In this project you’ll work with the attendee data for a conference supplied in a CSV file. This data comes from an actual conference, though identifying information has been masked.
The techniques practiced in this lab include:
You’ll need these two source files:
If you haven’t already setup Ruby, visit http://jumpstartlab.com/resources/general/environment/ for instructions.
Go to your command line and enter:
sudo gem install fastercsv sunlightgem install fastercsv sunlightNext open RubyMine and…

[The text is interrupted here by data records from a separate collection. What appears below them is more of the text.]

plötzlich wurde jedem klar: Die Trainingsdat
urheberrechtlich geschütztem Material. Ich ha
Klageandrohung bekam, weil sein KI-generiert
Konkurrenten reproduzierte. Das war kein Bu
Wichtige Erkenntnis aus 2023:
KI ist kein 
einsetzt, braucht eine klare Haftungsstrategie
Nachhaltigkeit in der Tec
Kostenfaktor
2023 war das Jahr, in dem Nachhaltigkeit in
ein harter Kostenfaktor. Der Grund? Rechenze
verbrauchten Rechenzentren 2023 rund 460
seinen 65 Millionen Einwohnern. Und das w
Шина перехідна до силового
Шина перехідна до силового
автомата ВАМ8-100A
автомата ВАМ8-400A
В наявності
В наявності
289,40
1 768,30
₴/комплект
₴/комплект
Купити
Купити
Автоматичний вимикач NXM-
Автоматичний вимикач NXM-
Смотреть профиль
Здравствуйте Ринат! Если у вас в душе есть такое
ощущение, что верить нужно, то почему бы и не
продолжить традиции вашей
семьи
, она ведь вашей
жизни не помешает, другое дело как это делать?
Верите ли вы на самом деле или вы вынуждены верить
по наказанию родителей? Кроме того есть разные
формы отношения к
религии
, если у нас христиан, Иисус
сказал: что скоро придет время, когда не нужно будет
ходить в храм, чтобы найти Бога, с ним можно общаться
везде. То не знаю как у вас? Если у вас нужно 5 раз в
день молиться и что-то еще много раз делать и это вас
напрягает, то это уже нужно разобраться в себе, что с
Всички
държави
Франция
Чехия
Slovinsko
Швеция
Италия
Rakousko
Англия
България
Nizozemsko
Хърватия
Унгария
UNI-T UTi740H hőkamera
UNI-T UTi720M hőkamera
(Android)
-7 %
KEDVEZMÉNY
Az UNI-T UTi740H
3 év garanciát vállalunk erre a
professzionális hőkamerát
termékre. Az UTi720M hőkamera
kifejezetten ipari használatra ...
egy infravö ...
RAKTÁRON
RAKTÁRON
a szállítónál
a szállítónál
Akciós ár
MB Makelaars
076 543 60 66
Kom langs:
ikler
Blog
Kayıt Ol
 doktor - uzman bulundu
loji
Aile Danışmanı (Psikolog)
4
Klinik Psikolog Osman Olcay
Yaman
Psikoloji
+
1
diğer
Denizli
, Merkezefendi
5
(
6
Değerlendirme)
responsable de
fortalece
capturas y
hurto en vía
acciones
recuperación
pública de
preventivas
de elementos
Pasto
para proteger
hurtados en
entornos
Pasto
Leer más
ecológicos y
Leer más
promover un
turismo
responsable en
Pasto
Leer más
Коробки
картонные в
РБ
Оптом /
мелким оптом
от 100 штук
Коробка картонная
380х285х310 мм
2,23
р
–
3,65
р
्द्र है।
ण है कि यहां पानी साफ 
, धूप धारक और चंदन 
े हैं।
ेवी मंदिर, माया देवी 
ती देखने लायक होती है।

Start with this code framework:
require "rubygems"
require "fastercsv"
class JSAttend
attr_accessor :file
attr_accessor :headers
def initialize
puts "JSAttend Initialized."
end
end
jsa = JSAttend.new
In RubyMine, click the RUN menu at the top, then RUN again. Your output should look something like…
JSAttend Initialized. Process finished with exit code 0
CSV files are great for storing and transporting large data sets. They’re most commonly created from Excel spreadsheets, but since a CSV is really just a plain text file, they’re pretty easy to interact with from ANY program. First thing to do is to get an object created for the file. Add this method to your class:
def open_file
filename = "event_attendees.csv"
puts "Trying to open the file with FasterCSV"
@file = FasterCSV.open(filename, {:headers => true, :return_headers => true, :header_converters => :symbol})
@headers = @file.readline
end
Then go into your initialize method and add open_file as the first line. The whole file should now look like this:
require "rubygems"
require "fastercsv"
class JSAttend
attr_accessor :file
attr_accessor :headers
def initialize
open_file
puts "JSAttend Initialized."
end
def open_file
filename = "event_attendees.csv"
puts "Trying to open the file with FasterCSV"
@file = FasterCSV.open(filename, {:headers => true, :return_headers => true, :header_converters => :symbol})
@headers = @file.readline
end
end
jsa = JSAttend.new
Run the program and you should get an error that starts like this:
Trying to open the file with FasterCSV /Library/Ruby/Gems/1.8/gems/fastercsv-1.5.0/lib/faster_csv.rb:1193:in `initialize': No such file or directory - event_attendees.csv (Errno::ENOENT)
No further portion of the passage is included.